In the Australian Senate, each state is represented by 12 senators. Tasmania, with a population of 534,000, elects the same number of senators as New South Wales, with a population of almost 8.1 million. Equal representation of the states in the Senate is written into the Constitution, intended to protect the interests of smaller states. Amending the Constitution to repeal the equal representation can only be done through a national referendum.[6] However, the specific number of Senate seats allocated to the States is not constitutionally defined, and can be modified by legislation. Starting from six seats for each state in 1901, it was increased to 10 in 1948, then to 12 in 1984. Territories are not guaranteed Senate representation by the Constitution, and were unrepresented until 1975, when legislation was passed granting each territory two seats in the Senate. The Senate's present size is 76 seats.

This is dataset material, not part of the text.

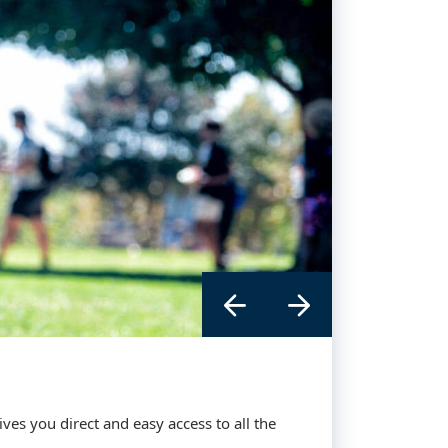
es you direct and easy access to all the
 you direct and easy access to all the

There has been malapportionment of electorates in both the federal and state parliaments in the past, typically in the form of rural areas receiving disproportionately more seats than urban areas. Supporters of these arrangements claimed Australia's urban population dominates the countryside, and that these practices gave fair representation to country people. Such systems were in place in Queensland from 1949 to 1991, Western Australia from 1907 to 2007, and South Australia from 1856 to 1968. In Queensland, the state was divided into four electoral regions between which constituencies were distributed, with rural areas receiving disproportionately high representation. In WA, the area around Perth was limited to a maximum of 60% of seats, despite containing a much larger share of the population. In SA, the constitution stated that rural areas must have twice as many seats as Adelaide and its suburbs, despite the large majority of the population residing in the city. These systems allowed the Country Party of Queensland (later named the National Party) in Queensland and the Liberal and Country League in SA to retain majorities in Parliament despite losing the popular vote, sometimes by a substantial margin. In SA, a less significant system of malapportionment remained until 1991, when it was repealed by referendum. (See: Australian electoral system#Gerrymandering and malapportionment.)
Canada
In Canada, each federal electoral district ("riding") is represented by one Member of Parliament (MP). Ridings are based on population, but each territory is also given an MP; so Nunavut receives one MP even though its population in 2006 was only 29,474.
Certain provisions in the Constitution and law (the "grandfather clause" and the "senatorial clause") guarantee that provinces cannot have fewer MPs than they had in 1982.[7] The apportionment method is to grant one MP to each territory, and allocate 279 other MPs according to population among the 10 provinces. After doing so, the provinces with slower historical population growth since joining the Confederation receive extra ridings so as not to lose MPs. After the 1991 Census, 19 extra ridings were created, making a total of 301. After the 2001 Census, seven more ridings were created, making a total of 308.
That ridings were not eliminated but only added created huge disparities. For example, in 2006 the Peace River riding in Alberta had a population of 138,009, whilst Charlottetown riding in Prince Edward Island had a population of 32,174; yet both ridings received equal representation in the House of Commons. Rural ridings even in populous provinces also tended to have more constituents than urban ridings.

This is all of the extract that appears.